Dephosphorylation: Incomplete Dephosphorylation or Incomplete Digestion?
Dephosphorylation of vector ends facilitates ligation with inserts decreasing self-ligation. When a large number of blue colonies appear on a plate, one might think the dephosphorylation would be incomplete. In my experience however, this is not due to incomplete dephosphorylation but incomplete restriction digestion which is almost unavoidable.
Commercially available competent E. coli shows transformation efficiency of about 108 cfu/ug pUC19. When 10pg of plasmid is transformed to 100uL of such cell solution, plating of 100uL of 10 times dilution of over-grown cells in SOC yields about 100 transformants. In case of 99.9% digestion of 100ng vector, uncut plasmid amounts to 100pg! In this case up to 1000 blue colonies would appear. Such small amount of uncut plasmid DNA is of course undetectable on a gel stained with EtBr, so we cannot see incomplete digestion. Very weak signal is however, detectable at the position expected for cc form when Southern blotted.
The second round of digestion is employed to achieve complete digestion. Routinely mini-prepped plasmid is however, difficult to be cut completely even if recut. Some inhibitory effects are suspected such as partial denaturation to single strand or existence of inhibitors against restriction enzymes. In addition from my experience, termini of enzyme-cut vector become difficult to ligate upon repeated enzyme treatments or freeze-thaw cycles possibly because of degradation. It is therefore better to reduce number of steps from restriction to ligation. High transformation efficiencies of plasmid containing inserts were achieved when these procedures were done within a day.
We should then eliminate uncut vector in another way. Cutting out from an agarose gel is the most effective and easiest. Because preparation of insert DNAs is generally cutting out from an agarose gel, loading the vector on the same gel is rather convenient. Comparing fluorescent intensity of bands, we can adjust the best vector-insert ratio, mix two gel slices in one tube, and extract DNAs using a commercial kit (GeneClean; BIO101, USA).

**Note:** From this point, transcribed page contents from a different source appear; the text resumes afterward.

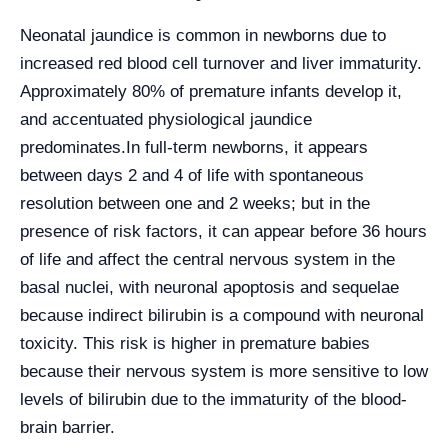
Neonatal jaundice is common in newborns due to
increased red blood cell turnover and liver immaturity.
Approximately 80% of premature infants develop it,
and accentuated physiological jaundice
predominates.
In full-term newborns, it appears
between days 2 and 4 of life with spontaneous
resolution between one and 2 weeks; but in the
presence of risk factors, it can appear before 36 hours
of life and affect the central nervous system in the
basal nuclei, with neuronal apoptosis and sequelae
because indirect bilirubin is a compound with neuronal
toxicity. This risk is higher in premature babies
because their nervous system is more sensitive to low
levels of bilirubin due to the immaturity of the blood-
brain barrier.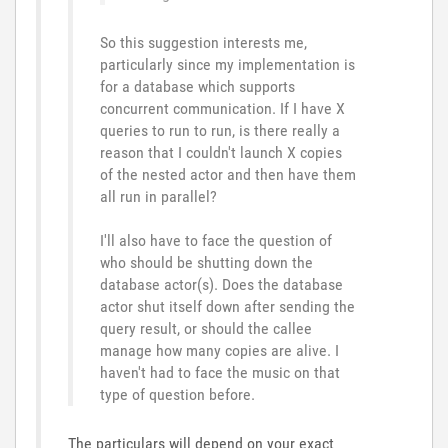
So this suggestion interests me,
particularly since my implementation is
for a database which supports
concurrent communication. If I have X
queries to run to run, is there really a
reason that I couldn't launch X copies
of the nested actor and then have them
all run in parallel?
I'll also have to face the question of
who should be shutting down the
database actor(s). Does the database
actor shut itself down after sending the
query result, or should the callee
manage how many copies are alive. I
haven't had to face the music on that
type of question before.
The particulars will depend on your exact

Reaction condition of dephosphorylation is not critical. For 5'-protrusion or blunt ends, add 1uL (c.a.20U) of CIP to the restriction digestion mixture. Digestion and dephosphorylation are accomplished at the same time. For 3'-protrusion ends, add additional 1uL of CIP after the above reaction and incubate 30 min more at 50oC. These procedures were successful for routinely used buffers for restriction enzymes (M, H, K, and T buffers). I have not tried for L buffer.
Efficiency is different among enzymes from different suppliers. CIP from Toyobo was not effective when stored for 3 years. The storage solution of the enzyme does not contain Zn. CIP from Takara with the storage solution containing Zn is effective when stored for more than 3 years. Zinc as a co-factor of CIP may be related to this difference.